McCLURE, District Judge.


On September 20, 1993, plaintiff Connie Jean Covell initiated this action by filing a complaint pursuant to Title VII of the Civil Rights Act of 1964 ("Title VII"), 42 U.S.C. §§ 2000e et seq., as amended, and the Pennsylvania Human Relations Act ("PHRA"), 43 Pa.Stat.Ann. §§ 951 et seq. Plaintiff alleges that defendant created or allowed to exist, through its employees, a sexually hostile work atmosphere, and that defendant retaliated against plaintiff due to her claims of sexual harassment.

Among plaintiff's allegations were claims for damages resulting from emotional pain, suffering, mental anguish, humiliation, and loss of enjoyment of life.
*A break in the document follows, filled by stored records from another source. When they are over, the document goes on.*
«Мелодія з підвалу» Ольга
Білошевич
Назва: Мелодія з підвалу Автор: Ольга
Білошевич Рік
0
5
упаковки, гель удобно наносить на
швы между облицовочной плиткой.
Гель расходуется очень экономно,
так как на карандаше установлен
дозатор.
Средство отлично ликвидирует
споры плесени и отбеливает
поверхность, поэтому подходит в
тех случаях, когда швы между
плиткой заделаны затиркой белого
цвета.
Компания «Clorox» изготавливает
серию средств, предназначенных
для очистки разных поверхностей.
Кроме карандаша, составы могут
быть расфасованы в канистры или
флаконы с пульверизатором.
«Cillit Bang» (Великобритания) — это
See Complaint ¶¶ 75, 79, 82, 88, 96, 102, and ad damnum clause of each count of the complaint. Plaintiff voluntarily withdrew those claims at a later date. Order of Court dated June 6, 1994.

Before the court is a motion by defendant to compel the production of documents. Actually, the order sought by defendant would direct plaintiff to execute an authorization enabling defendant to obtain plaintiff's psychological/psychiatric records.
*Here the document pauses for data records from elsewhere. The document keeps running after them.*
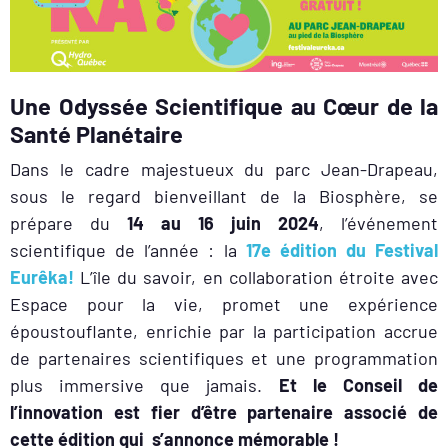
Une Odyssée Scientifique au Cœur de la
Santé Planétaire
Dans le cadre majestueux du parc Jean-Drapeau,
sous le regard bienveillant de la Biosphère, se
prépare du
14 au 16 juin 2024
, l’événement
scientifique de l’année : la
17e édition du Festival
Eurêka!
L’île du savoir, en collaboration étroite avec
Espace pour la vie, promet une expérience
époustouflante, enrichie par la participation accrue
de partenaires scientifiques et une programmation
plus immersive que jamais.
Et le Conseil de
l’innovation est fier d’être partenaire associé de
cette édition qui s’annonce mémorable !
A. Standard for a Motion to Compel Discovery

A motion to compel discovery is made pursuant to Fed.R.Civ.P. 37(a) (2) (A), which reads in pertinent part: "If a party fails to make a disclosure required by Rule 26(a), any other party may move to compel disclosure and for appropriate sanctions...." The records sought by defendant, if discoverable, would fall within the ambit of Rule 26(a) (5). Material is discoverable if it is not privileged and is relevant to the subject matter involved in the pending action. Fed. R.Civ.P. 26(b) (1). "The information sought need not be admissible at the trial if the information sought appears reasonably calculated to lead to the discovery of admissible evidence." Id.[1]
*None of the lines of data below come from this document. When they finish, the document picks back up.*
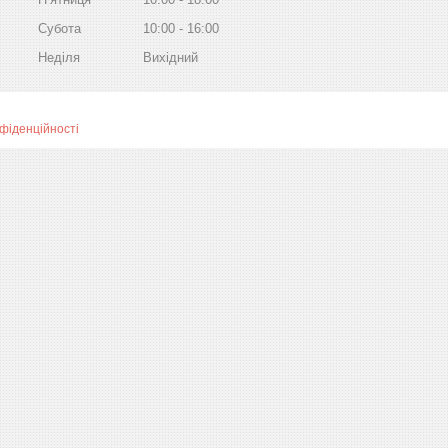
Субота
10:00
16:00
Неділя
Вихідний
фіденційності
B. Pennsylvania Psychotherapist/Patient Privilege

In Pennsylvania, a psychologist or psychiatrist is barred by statute from disclosing information acquired from a client in the course of the professional relationship without the written consent of the client. 42 Pa.Cons.Stat.Ann. § 5944. The statute acts as a bar to both testimony and disclosure of records. Com. v. Smith, 414 Pa.Super. 208, 606 A.2d 939, 941-942 (1992), allocatur denied, 533 Pa. 624, 620 A.2d 490 (1993) (table). However, under Fed.R.Evid. 501, a privilege under state law applies only when state law controls the rule of decision. In this instance, state law does not control because the action is brought pursuant to federal law (Title VII), and so "the privilege of a witness ... shall be governed by the principles of the common law of the United States in the light of reason and experience." Rule 501.

C. Federal Rule on Privilege

In undertaking analysis of an asserted privilege under Rule 501, a district court must undertake a two-step process, deciding: (1) whether a qualified privilege exists or should exist, and (2) how to apply it to the case at hand. In re Grand Jury (Granite Purchases), 821 F.2d 946, 955 (3d Cir. 1987), cert. denied sub nom. Colafella v. United States, 484 U.S. 1025, 108 S. Ct. 749, 98 L. Ed. 2d 762 (1988). The balancing of interests involved in this analysis requires that the court determine that the privilege is justified under the facts of the case and will be applied only to the extent necessary to achieve its purpose. Id. (citations omitted).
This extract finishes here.